▶ **Exercise prompt**:
From the first line to the last, retype the data below exactly.
BEGIN Extracted information
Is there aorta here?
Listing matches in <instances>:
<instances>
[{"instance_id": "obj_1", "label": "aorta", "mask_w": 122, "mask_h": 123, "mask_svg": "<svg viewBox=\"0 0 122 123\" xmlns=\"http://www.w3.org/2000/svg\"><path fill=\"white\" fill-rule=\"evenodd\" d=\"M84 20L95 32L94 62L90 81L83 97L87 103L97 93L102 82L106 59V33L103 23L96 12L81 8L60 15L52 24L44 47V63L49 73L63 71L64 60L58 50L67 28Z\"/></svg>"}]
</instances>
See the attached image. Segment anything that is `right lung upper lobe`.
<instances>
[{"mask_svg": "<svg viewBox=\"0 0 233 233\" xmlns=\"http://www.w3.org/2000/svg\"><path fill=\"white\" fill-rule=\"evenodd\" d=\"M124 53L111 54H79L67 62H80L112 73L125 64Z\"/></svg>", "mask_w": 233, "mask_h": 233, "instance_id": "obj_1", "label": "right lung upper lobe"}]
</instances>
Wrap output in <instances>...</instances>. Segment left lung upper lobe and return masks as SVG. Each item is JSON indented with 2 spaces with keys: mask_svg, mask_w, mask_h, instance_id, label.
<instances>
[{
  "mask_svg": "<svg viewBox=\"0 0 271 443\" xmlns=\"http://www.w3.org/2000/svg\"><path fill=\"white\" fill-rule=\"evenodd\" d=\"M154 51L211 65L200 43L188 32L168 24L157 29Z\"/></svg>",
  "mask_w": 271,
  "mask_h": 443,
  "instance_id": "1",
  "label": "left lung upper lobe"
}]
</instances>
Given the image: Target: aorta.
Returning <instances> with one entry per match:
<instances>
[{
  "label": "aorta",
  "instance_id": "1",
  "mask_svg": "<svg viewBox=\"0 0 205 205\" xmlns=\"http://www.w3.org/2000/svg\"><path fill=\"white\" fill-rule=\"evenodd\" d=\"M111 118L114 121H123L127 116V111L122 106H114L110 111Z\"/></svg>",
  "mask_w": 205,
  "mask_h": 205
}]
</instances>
END Extracted information
▶ **Answer for this exercise**:
Is there aorta here?
Listing matches in <instances>:
<instances>
[{"instance_id": "obj_1", "label": "aorta", "mask_w": 122, "mask_h": 123, "mask_svg": "<svg viewBox=\"0 0 122 123\" xmlns=\"http://www.w3.org/2000/svg\"><path fill=\"white\" fill-rule=\"evenodd\" d=\"M84 20L95 32L94 62L90 81L83 97L87 103L97 93L102 82L106 59V33L103 23L96 12L81 8L60 15L52 24L44 47V63L49 73L63 71L64 60L58 50L67 28Z\"/></svg>"}]
</instances>
See the attached image. Segment anything that is `right lung upper lobe`.
<instances>
[{"mask_svg": "<svg viewBox=\"0 0 233 233\" xmlns=\"http://www.w3.org/2000/svg\"><path fill=\"white\" fill-rule=\"evenodd\" d=\"M124 53L111 54H79L67 62H80L112 73L125 64Z\"/></svg>", "mask_w": 233, "mask_h": 233, "instance_id": "obj_1", "label": "right lung upper lobe"}]
</instances>
Wrap output in <instances>...</instances>. Segment left lung upper lobe and return masks as SVG. Each item is JSON indented with 2 spaces with keys: mask_svg, mask_w, mask_h, instance_id, label.
<instances>
[{
  "mask_svg": "<svg viewBox=\"0 0 271 443\" xmlns=\"http://www.w3.org/2000/svg\"><path fill=\"white\" fill-rule=\"evenodd\" d=\"M154 51L211 65L200 43L188 32L168 24L157 29Z\"/></svg>",
  "mask_w": 271,
  "mask_h": 443,
  "instance_id": "1",
  "label": "left lung upper lobe"
}]
</instances>
Given the image: Target: aorta.
Returning <instances> with one entry per match:
<instances>
[{
  "label": "aorta",
  "instance_id": "1",
  "mask_svg": "<svg viewBox=\"0 0 205 205\" xmlns=\"http://www.w3.org/2000/svg\"><path fill=\"white\" fill-rule=\"evenodd\" d=\"M111 118L114 121H123L127 116V111L122 106H114L110 111Z\"/></svg>",
  "mask_w": 205,
  "mask_h": 205
}]
</instances>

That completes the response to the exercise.